**Directions:**
The required answer is every line of the data containing the word "houpačka".
(Record extracts begins)
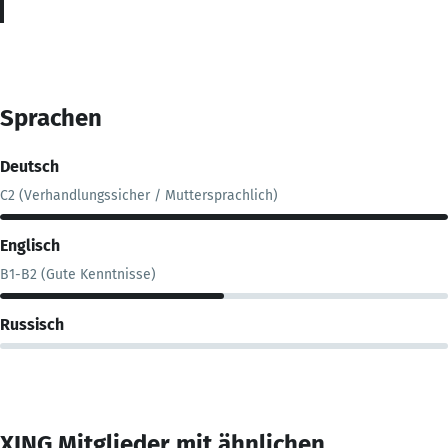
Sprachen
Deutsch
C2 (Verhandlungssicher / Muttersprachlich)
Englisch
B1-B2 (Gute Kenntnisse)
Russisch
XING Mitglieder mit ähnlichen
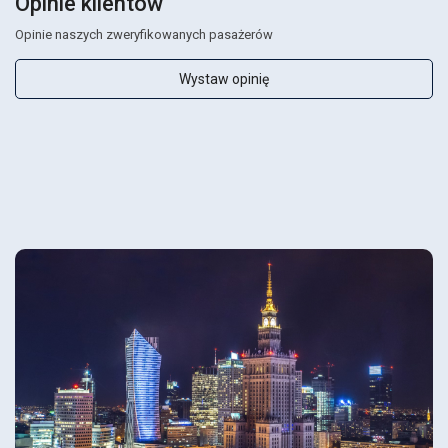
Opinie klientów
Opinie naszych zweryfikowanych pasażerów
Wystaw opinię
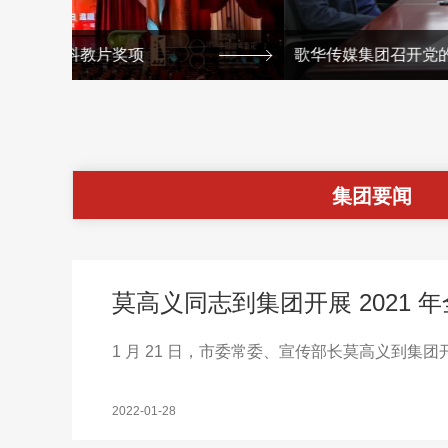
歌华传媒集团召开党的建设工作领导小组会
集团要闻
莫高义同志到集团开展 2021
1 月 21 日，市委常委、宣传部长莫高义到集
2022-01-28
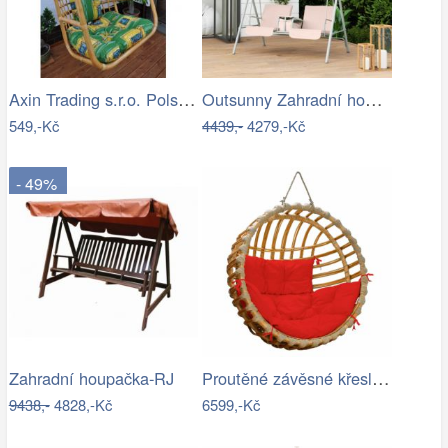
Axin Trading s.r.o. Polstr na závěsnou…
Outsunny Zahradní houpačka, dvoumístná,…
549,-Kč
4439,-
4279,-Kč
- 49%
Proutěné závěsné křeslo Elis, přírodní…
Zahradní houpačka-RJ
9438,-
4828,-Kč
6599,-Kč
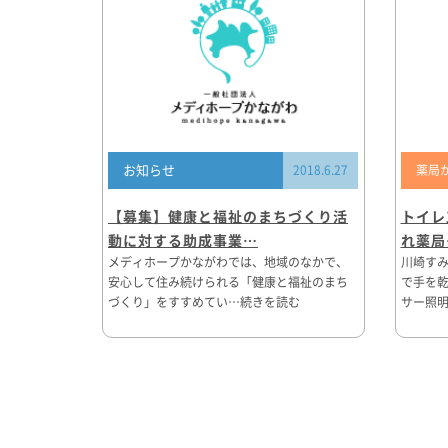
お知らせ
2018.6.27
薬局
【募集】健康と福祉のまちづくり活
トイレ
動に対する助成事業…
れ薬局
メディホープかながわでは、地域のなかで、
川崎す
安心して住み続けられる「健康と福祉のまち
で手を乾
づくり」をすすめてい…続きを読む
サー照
(Record extracts ends)
(Record extracts begins)
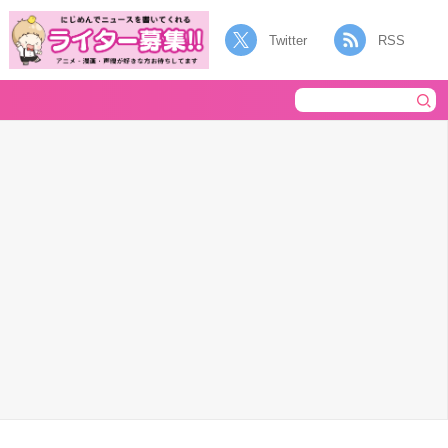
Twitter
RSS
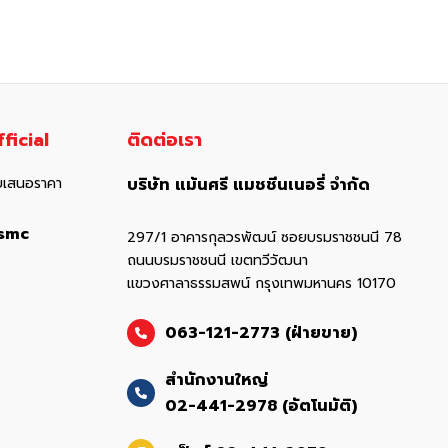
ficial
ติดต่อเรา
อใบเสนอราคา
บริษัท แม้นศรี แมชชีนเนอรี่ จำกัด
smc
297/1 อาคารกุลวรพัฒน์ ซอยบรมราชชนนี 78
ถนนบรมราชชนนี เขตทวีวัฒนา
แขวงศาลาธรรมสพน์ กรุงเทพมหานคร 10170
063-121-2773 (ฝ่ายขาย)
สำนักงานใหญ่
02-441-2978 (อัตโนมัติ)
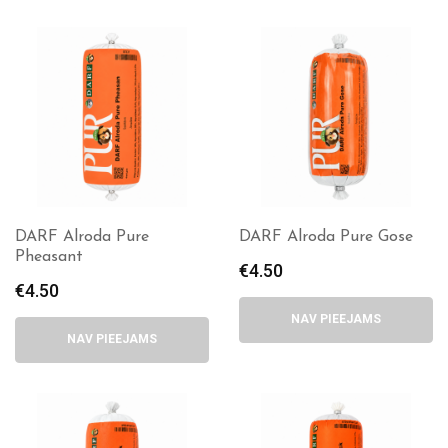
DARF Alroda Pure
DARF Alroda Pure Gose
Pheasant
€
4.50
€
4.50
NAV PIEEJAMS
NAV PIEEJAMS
(Record extracts ends)
(Record extracts begins)
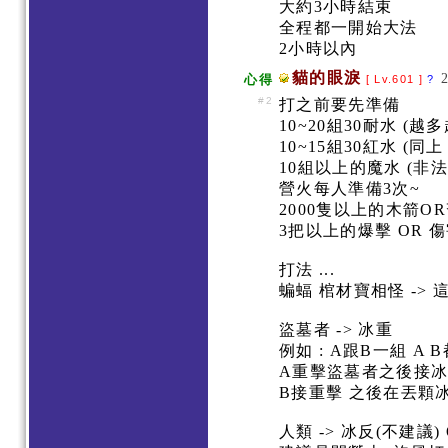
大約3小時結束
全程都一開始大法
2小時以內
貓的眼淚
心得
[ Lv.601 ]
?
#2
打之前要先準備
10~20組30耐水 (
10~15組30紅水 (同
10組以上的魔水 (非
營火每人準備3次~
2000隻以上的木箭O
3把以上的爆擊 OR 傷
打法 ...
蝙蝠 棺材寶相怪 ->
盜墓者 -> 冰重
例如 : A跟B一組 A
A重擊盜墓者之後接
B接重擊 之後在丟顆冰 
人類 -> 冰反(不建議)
(Record extracts ends)
**Solution below:**
Outsunny Zahradní houpačka, dvoumístná,…
Zahradní houpačka-RJ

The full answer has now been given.